Selon Giovanni Catelli, c’est donc le ministre Dmitri Chepilov qui a donné l’ordre aux services secrets soviétiques d’assassiner Albert Camus. Et Catelli va encore plus loin en affirmant qu’un tel attentant ne pouvait être réalisé par les seuls agents du KGB sans le concours des services secrets tchécoslovaques et même français de l’époque.
Une information crédible ou une théorie du complot ?
Sa théorie est cependant mise en cause par l’historien et journaliste tchèque Petr Zídek, qui analyse l’affaire dans le journal Lidové noviny et cherche à baser ses conclusions sur les faits concrets. A son avis, c’est le rôle du ministre Dmitri Chepilov, selon Capelli commanditaire de l’attentat contre Camus, qui est l’argument le moins crédible de toute cette théorie. Petr Zídek souligne que Chepilov n’avait pas le pouvoir nécessaire pour imposer une telle opération de portée internationale car à cette époque il n’était plus ministre. Tombé en disgrâce parce qu’il avait conspiré contre Khrouchtchev, il a été affecté au Kirghizistan ce qui équivalait à l’exil politique.Et Petr Zídek de répertorier et d’examiner aussi d’autres détails de l’affaire pour démontrer qu’il serait extrêmement difficile sinon impossible pour le KGB d’organiser une telle opération. Il constate notamment que Camus n’a décidé d’accompagner Gallimard qu’au dernier moment et que les agents secrets n’ont donc pas disposé du temps nécessaire pour préparer leur action, et il met en doute aussi l’existence du mécanisme ingénieux qui devait provoquer l’accident et n’a pas été retrouvé. Il démantèle également la théorie extrêmement improbable de la complicité des services secrets tchécoslovaques et français, théorie qui impliquerait dans l’affaire des personnalités jusqu’aux sommets de la hiérarchie politique et même le président Charles de Gaulle. Et il conclue :
« En somme il s’agit d’une théorie du complot semblable à celles qui cherchent si souvent à élucider les décès tragiques et fortuits des célébrités par une intervention d’instigateurs agissant dans les coulisses. Résignons-nous à l’idée que la mort d’Albert Camus a été causée par une panne technique et la trop grande vitesse de la voiture dans laquelle il voyageait. »

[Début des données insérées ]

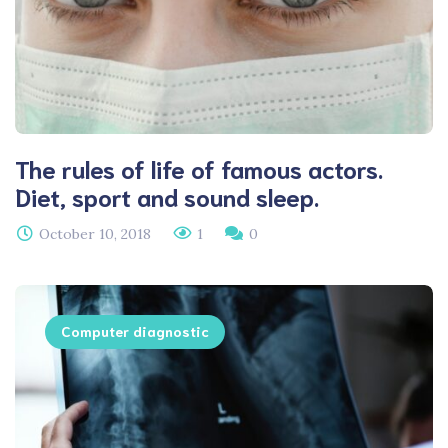
The rules of life of famous actors.
Diet, sport and sound sleep.
October 10, 2018
1
0
Computer diagnostic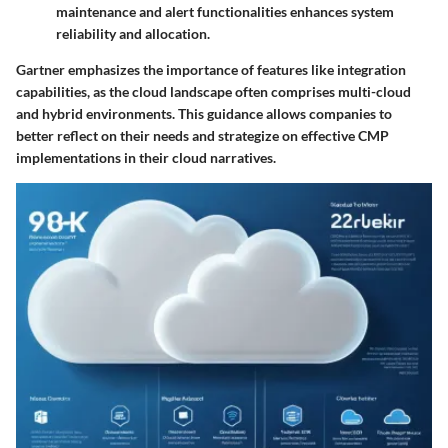
maintenance and alert functionalities enhances system
reliability and allocation.
Gartner emphasizes the importance of features like integration
capabilities, as the cloud landscape often comprises multi-cloud
and hybrid environments. This guidance allows companies to
better reflect on their needs and strategize on effective CMP
implementations in their cloud narratives.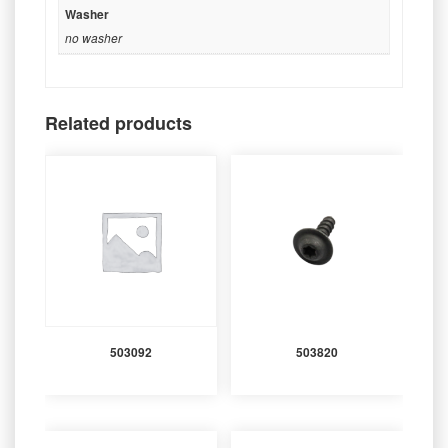
Washer
no washer
Related products
503092
503820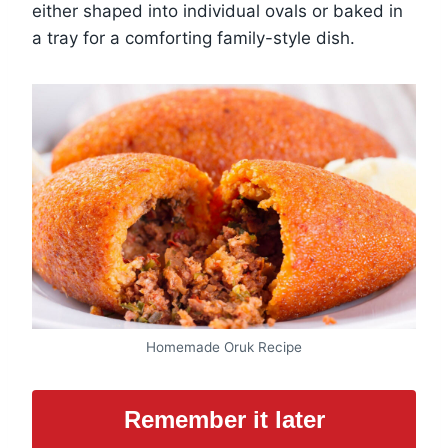
either shaped into individual ovals or baked in
a tray for a comforting family-style dish.
Homemade Oruk Recipe
Remember it later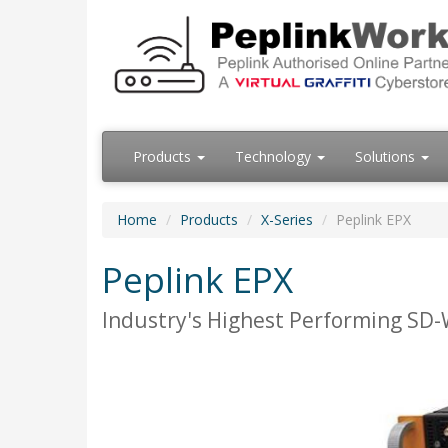
Products
Technology
Solutions
Home
Products
X-Series
Peplink EPX
Peplink EPX
Industry's Highest Performing SD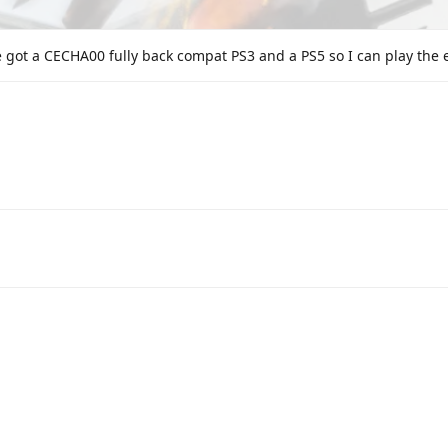
 got a CECHA00 fully back compat PS3 and a PS5 so I can play the en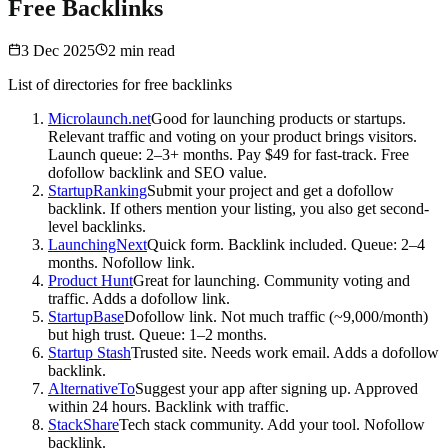
Free Backlinks
3 Dec 2025
2
min read
List of directories for free backlinks
Microlaunch.net
Good for launching products or startups.
Relevant traffic and voting on your product brings visitors.
Launch queue: 2–3+ months. Pay $49 for fast-track. Free
dofollow backlink and SEO value.
StartupRanking
Submit your project and get a dofollow
backlink. If others mention your listing, you also get second-
level backlinks.
LaunchingNext
Quick form. Backlink included. Queue: 2–4
months. Nofollow link.
Product Hunt
Great for launching. Community voting and
traffic. Adds a dofollow link.
StartupBase
Dofollow link. Not much traffic (~9,000/month)
but high trust. Queue: 1–2 months.
Startup Stash
Trusted site. Needs work email. Adds a dofollow
backlink.
AlternativeTo
Suggest your app after signing up. Approved
within 24 hours. Backlink with traffic.
StackShare
Tech stack community. Add your tool. Nofollow
backlink.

Il est évident que les circonstances de cette tragédie, qui a coupé brutalement deux vies et une des carrières littéraires les plus brillantes du XXe siècle, continuera encore à intriguer les chercheurs et à alimenter l’imagination des amateurs de théories du complot. Et résignons-nous aussi à l’idée que l’affaire ne pourra pas être vraiment élucidée qu’après l’ouverture des archives du KGB, ce qui n’est pas pour demain.